Drilling has long been an integral part in expanding the US frontier. In the 1850s, it enabled the California Gold Rush and bought about the Texas oil boom in the mid-nineteenth century. The ability to extract valuable resources encouraged mass migration, as US citizens moved to seek their fortune from these resources. Now, the pursuit of new resources and usable lands has moved into space.
This week NASA announced that it has established a set of projects to study how to mine resources from the moon. The projects – aptly named Lunar Flashlight and Resource Prospector Mission – are due to commence in late 2017 and will assess the possibility of drilling resources from the moon to establish a sustainable outpost on the satellite.
The projects will first assess the locations of water on the moon.

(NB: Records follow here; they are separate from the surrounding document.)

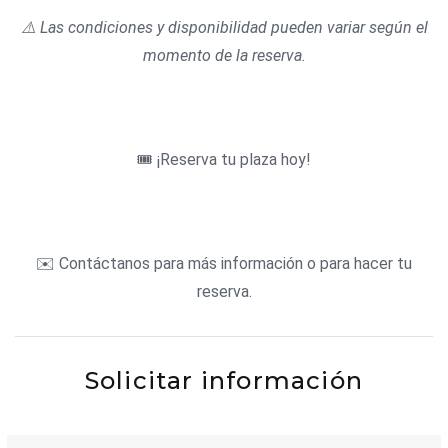
⚠
️
Las condiciones y disponibilidad pueden variar según el
momento de la reserva.
🎟️ ¡Reserva tu plaza hoy!
✉️ Contáctanos para más información o para hacer tu
reserva.
Solicitar información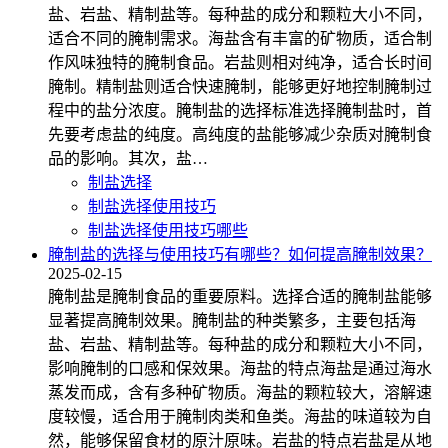
盐、岩盐、精制盐等。每种盐的成分和颗粒大小不同，
适合不同的腌制需求。海盐含有丰富的矿物质，适合制
作风味独特的腌制食品。岩盐则相对纯净，适合长时间
腌制。精制盐则适合快速腌制，能够更好地控制腌制过
程中的盐分浓度。腌制盐的选择标准选择腌制盐时，首
先要考虑盐的纯度。高纯度的盐能够减少杂质对腌制食
品的影响。其次，盐…
制盐选择
制盐选择使用技巧
制盐选择使用技巧哪些
腌制盐的选择与使用技巧有哪些？如何提高腌制效果？
2025-02-15
腌制盐是腌制食品的重要原料。选择合适的腌制盐能够
显著提高腌制效果。腌制盐的种类繁多，主要包括海
盐、岩盐、精制盐等。每种盐的成分和颗粒大小不同，
影响腌制的口感和保效果。海盐的特点海盐是通过海水
蒸发而成，含有多种矿物质。海盐的颗粒较大，溶解速
度较慢，适合用于腌制肉类和鱼类。海盐的味道较为自
然，能够保留食材的原汁原味。岩盐的特点岩盐是从地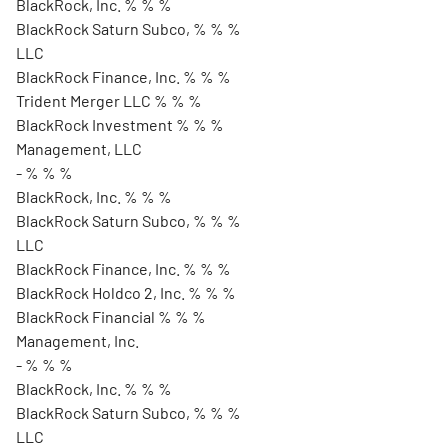
BlackRock, Inc. % % %
BlackRock Saturn Subco, % % %
LLC
BlackRock Finance, Inc. % % %
Trident Merger LLC % % %
BlackRock Investment % % %
Management, LLC
- % % %
BlackRock, Inc. % % %
BlackRock Saturn Subco, % % %
LLC
BlackRock Finance, Inc. % % %
BlackRock Holdco 2, Inc. % % %
BlackRock Financial % % %
Management, Inc.
- % % %
BlackRock, Inc. % % %
BlackRock Saturn Subco, % % %
LLC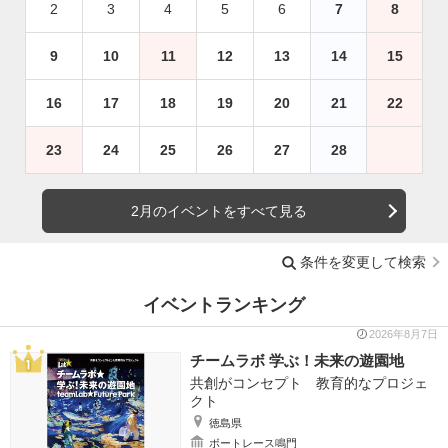
2
3
4
5
6
7
8
9
10
11
12
13
14
15
16
17
18
19
20
21
22
23
24
25
26
27
28
2月のイベントをすべて見る
条件を変更して検索
イベントランキング
2026年8月7日
チームラボ 学ぶ！未来の遊園地
共創がコンセプト 教育的なプロジェ
クト
徳島県
ボートレース鳴門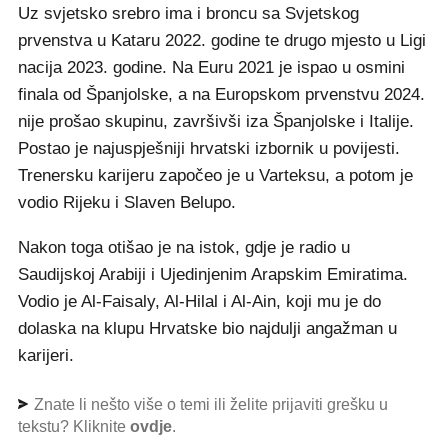
Uz svjetsko srebro ima i broncu sa Svjetskog
prvenstva u Kataru 2022. godine te drugo mjesto u Ligi
nacija 2023. godine. Na Euru 2021 je ispao u osmini
finala od Španjolske, a na Europskom prvenstvu 2024.
nije prošao skupinu, završivši iza Španjolske i Italije.
Postao je najuspješniji hrvatski izbornik u povijesti.
Trenersku karijeru započeo je u Varteksu, a potom je
vodio Rijeku i Slaven Belupo.
Nakon toga otišao je na istok, gdje je radio u
Saudijskoj Arabiji i Ujedinjenim Arapskim Emiratima.
Vodio je Al-Faisaly, Al-Hilal i Al-Ain, koji mu je do
dolaska na klupu Hrvatske bio najdulji angažman u
karijeri.
Znate li nešto više o temi ili želite prijaviti grešku u
tekstu? Kliknite
ovdje
.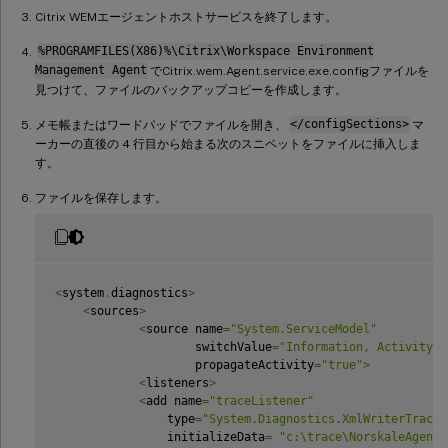
Citrix WEMエージェントホストサービスを終了します。
%PROGRAMFILES(X86)%\Citrix\Workspace Environment
Management Agent
でCitrix.wem.Agent.service.exe.configファイルを
見つけて、ファイルのバックアップコピーを作成します。
メモ帳またはワードパッドでファイルを開き、
</configSections>
マ
ーカーの直後の 4 行目から始まる次のスニペットをファイルに挿入しま
す。
ファイルを保存します。
<
system
.
diagnostics
>
<
sources
>
<
source name
=
"System.ServiceModel"
                    switchValue
=
"Information, ActivityTr
                    propagateActivity
=
"true"
>
<
listeners
>
<
add name
=
"traceListener"
                type
=
"System.Diagnostics.XmlWriterTraceL
                initializeData
=
"c:\trace\NorskaleAgentH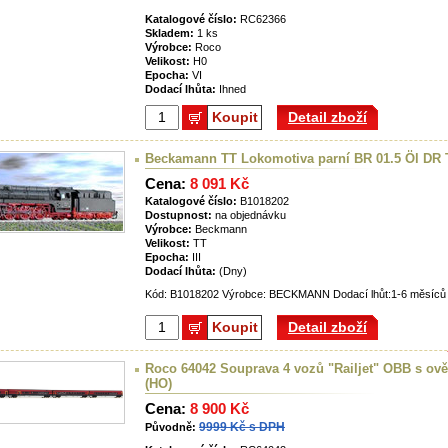
Katalogové číslo:
RC62366
Skladem:
1 ks
Výrobce:
Roco
Velikost:
H0
Epocha:
VI
Dodací lhůta:
Ihned
Koupit
Detail zboží
Beckamann TT Lokomotiva parní BR 01.5 Öl DR 
Cena:
8 091 Kč
Katalogové číslo:
B1018202
Dostupnost:
na objednávku
Výrobce:
Beckmann
Velikost:
TT
Epocha:
III
Dodací lhůta:
(Dny)
Kód: B1018202 Výrobce: BECKMANN Dodací lhůt:1-6 měsíců E
Koupit
Detail zboží
Roco 64042 Souprava 4 vozů "Railjet" OBB s ově
(HO)
Cena:
8 900 Kč
9999 Kč s DPH
Původně: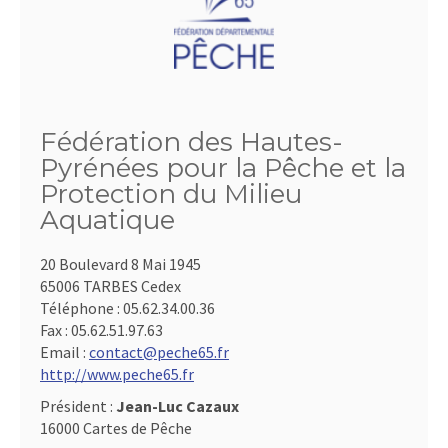
Fédération des Hautes-
Pyrénées pour la Pêche et la
Protection du Milieu
Aquatique
20 Boulevard 8 Mai 1945
65006 TARBES Cedex
Téléphone :
05.62.34.00.36
Fax :
05.62.51.97.63
Email :
contact@peche65.fr
http://www.peche65.fr
Président :
Jean-Luc Cazaux
16000 Cartes de Pêche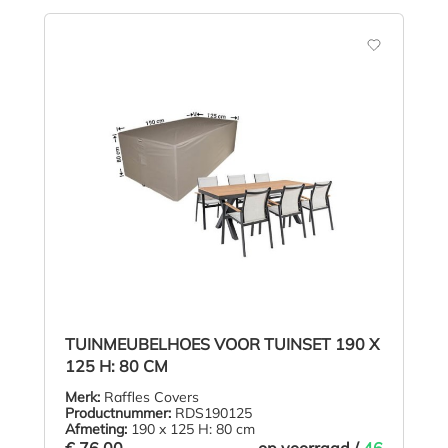
TUINMEUBELHOES VOOR TUINSET 190 X
125 H: 80 CM
Merk:
Raffles Covers
Productnummer:
RDS190125
Afmeting:
190 x 125 H: 80 cm
€ 76,00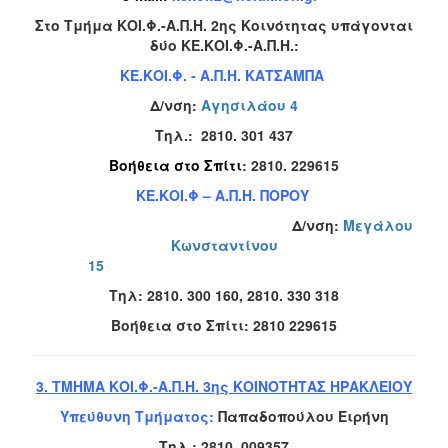
Στο Τμήμα ΚΟΙ.Φ.-Α.Π.Η. 2ης Κοινότητας υπάγονται
δύο ΚΕ.ΚΟΙ.Φ.-Α.Π.Η.:
ΚΕ.ΚΟΙ.Φ. - Α.Π.Η. ΚΑΤΣΑΜΠΑ
Δ/νση:
Αγησιλάου 4
Tηλ.:
2810. 301 437
Βοήθεια στο Σπίτι
: 2810. 229615
ΚΕ.ΚΟΙ.Φ – Α.Π.Η. ΠΟΡΟΥ
Δ/νση:
Μεγάλου
Κωνσταντίνου
15
Tηλ:
2810. 300 160, 2810. 330 318
Βοήθεια στο Σπίτι
:
2810 229615
3. ΤΜΗΜΑ ΚΟΙ.Φ.-Α.Π.Η. 3ης ΚΟΙΝΟΤΗΤΑΣ ΗΡΑΚΛΕΙΟΥ
Υπεύθυνη Τμήματος:
Παπαδοπούλου Ειρήνη
Τηλ.:
2810. 009357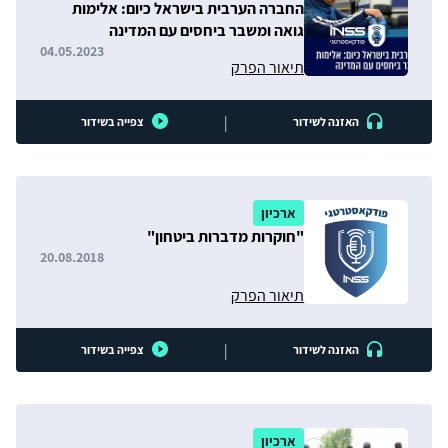
החברה הערבית בישראל כיום: אלימות
גואה ומשבר ביחסים עם המדינה
04.05.2023
תיאור הפרק
|
האזנה לשידור
צפייה בשידור
ארכיון
"חוקרות מדברות ביטחון"
20.08.2018
תיאור הפרק
|
האזנה לשידור
צפייה בשידור
ארכיון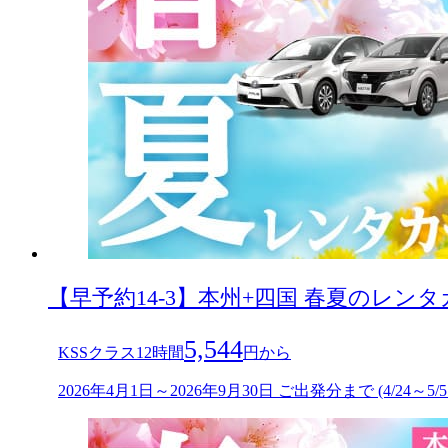
【早予約14-3】本州+四国 春夏のレン
5,544
KSSクラス12時間
円から
2026年4月1日～2026年9月30日 ご出発分まで (4/24～5/5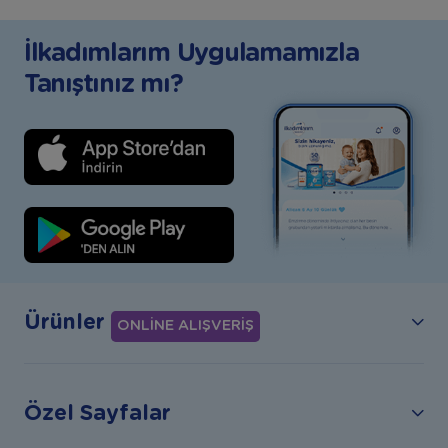
İlkadımlarım Uygulamamızla
Tanıştınız mı?
Ürünler
ONLİNE ALIŞVERİŞ
Özel Sayfalar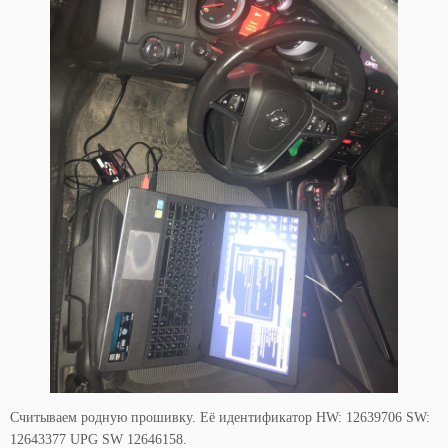
Считываем родную прошивку. Её идентификатор HW: 12639706 SW:
12643377 UPG SW 12646158.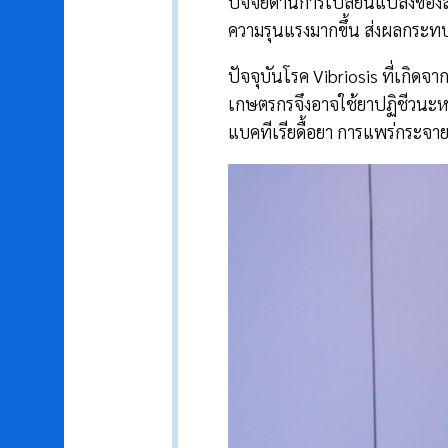
ปัจจัยด้านการเปลี่ยนแปลงของส
ความรุนแรงมากขึ้น ส่งผลกระท
ปัจจุบันโรค Vibriosis ที่เกิดจา
เกษตรกรจึงอาจใช้ยาปฏิชีวนะหร
แบคทีเรียดื้อยา การแพร่กระจาย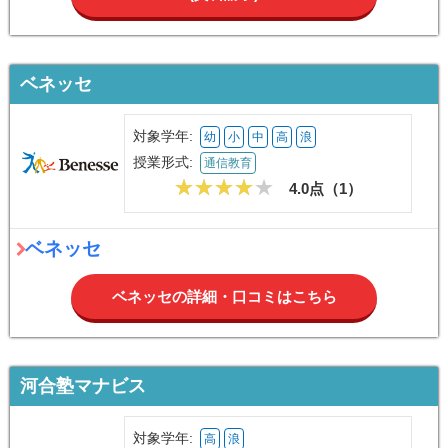
ベネッセ
対象学年:
幼
小
中
高
浪
授業形式:
通信教育
4.0点（
1
）
ベネッセ
ベネッセの詳細・口コミはこちら
河合塾マナビス
対象学年:
高
浪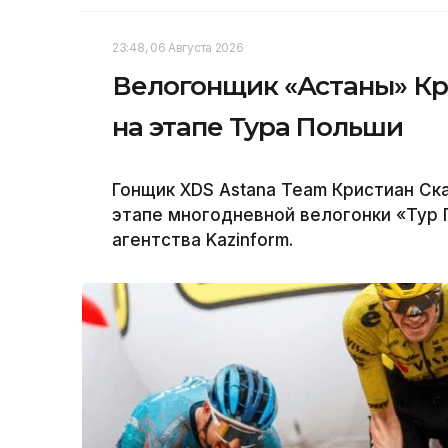
23:48, 06 Августа 2026
Велогонщик «Астаны» Кр
на этапе Тура Польши
Гонщик XDS Astana Team Кристиан Ск
этапе многодневной велогонки «Тур
агентства Kazinform.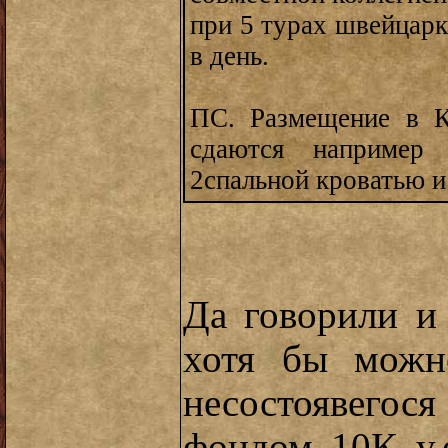
при 5 турах швейцарки
в день.
ПС. Размещение в К
сдаются например
2спальной кроватью и
Да говорили и
хотя бы можн
несостоявегос
фондом 10К у.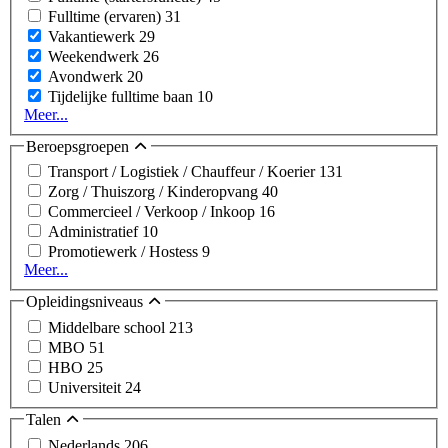
Fulltime (ervaren)
31
Vakantiewerk
29
Weekendwerk
26
Avondwerk
20
Tijdelijke fulltime baan
10
Meer...
Beroepsgroepen
Transport / Logistiek / Chauffeur / Koerier
131
Zorg / Thuiszorg / Kinderopvang
40
Commercieel / Verkoop / Inkoop
16
Administratief
10
Promotiewerk / Hostess
9
Meer...
Opleidingsniveaus
Middelbare school
213
MBO
51
HBO
25
Universiteit
24
Talen
Nederlands
206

Then, NASA intends to design a model for how an outpost could be put on the moon, which will host the drills that will extract the water. The water will be used for both consumption and separating hydrogen and oxygen for the creation of rocket fuel. But NASA is not the only institution eyeing up the moon’s resources; a number of private enterprises – such as Moon Express and Shackleton Energy Co. – have set their sights on mining and using the moon’s water sources to create fuel.
This is exciting news and will undoubtedly be the next step in the hollowing out of the state. But why are we in PR excited? A project as large as trying to mine the moon for energy resources, and the establishment of an outpost, requires a huge public relations campaign to garner civilian support and taxpayer money. At the same time, it creates yet another new frontier for an energy industry so rapidly breaking with the conventional.